Polymeric membranes could be great partners for addressing many sustainability challenges, said Malinalli Ramírez Martínez, a Ph.D. student who led the research in Suzana Nunes’ group at KAUST. Thanks to their selectively permeable porous structure, they can reduce the environmental footprint of industrial separations, help in the treatment of waste effluent and create access to fresh water, she said.

“However, traditional membrane fabrication approaches mostly use pristine fossil-based non-renewable materials, which has a negative environmental impact and contradicts the sustainability benefits,” said Ramírez Martínez.

“We wanted to take polymeric membrane sustainability one step further by replacing some of the conventional materials used for their fabrication with bio-based solvents and waste plastics, following the principles of circular economy and green chemistry.”

Polyolefin plastics make up almost half of all discarded items in plastic waste streams. “Polyolefins are very popular due to their low cost and high thermal and chemical stability,” said Ramírez Martínez. “We find them in food packaging, reusable bags, shampoo bottles, toys and many more products.”

These same properties make polyolefins attractive for producing hydrophobic microporous membranes for oil purification and other industrial purification processes.

“However, the main challenges for processing polyolefins into porous membranes are the high temperatures required to dissolve them - commonly between 140oC and 250oC - and the limited range of solvents that can be used, most of them fossil-fuel based.”

According to KAUST, two bio-based solvents can significantly improve the sustainability of this process.

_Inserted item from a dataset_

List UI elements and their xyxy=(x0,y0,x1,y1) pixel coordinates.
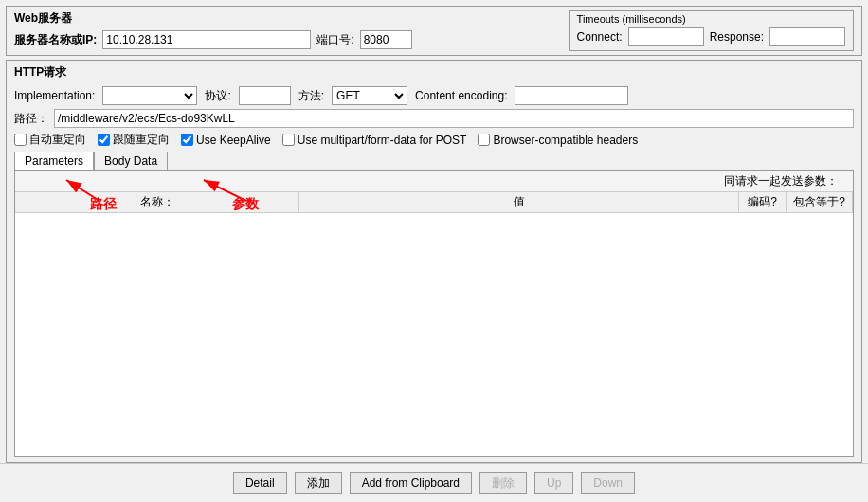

“We found that terpenes - naturally abundant renewable solvents derived from non-food biomass - could dissolve polyolefins at just 130 degrees Celsius,” said Ramírez Martínez. “Secondly, using these solvents we successfully made polypropylene membranes using plastic waste from food packaging, transforming single-use plastics into high-performance materials.”

These membranes have been used in separating the water-in-oil emulsions that can be generated by certain industrial processes.

“The rejection values and oil purity we recorded were comparable to state-of-the-art membranes reported in the literature,” said Ramírez Martínez. “We consider it a great achievement to have proved that membranes prepared from plastic waste can have a competitive performance compared to those made from pristine materials.”

The research is detailed in Green Chemistry.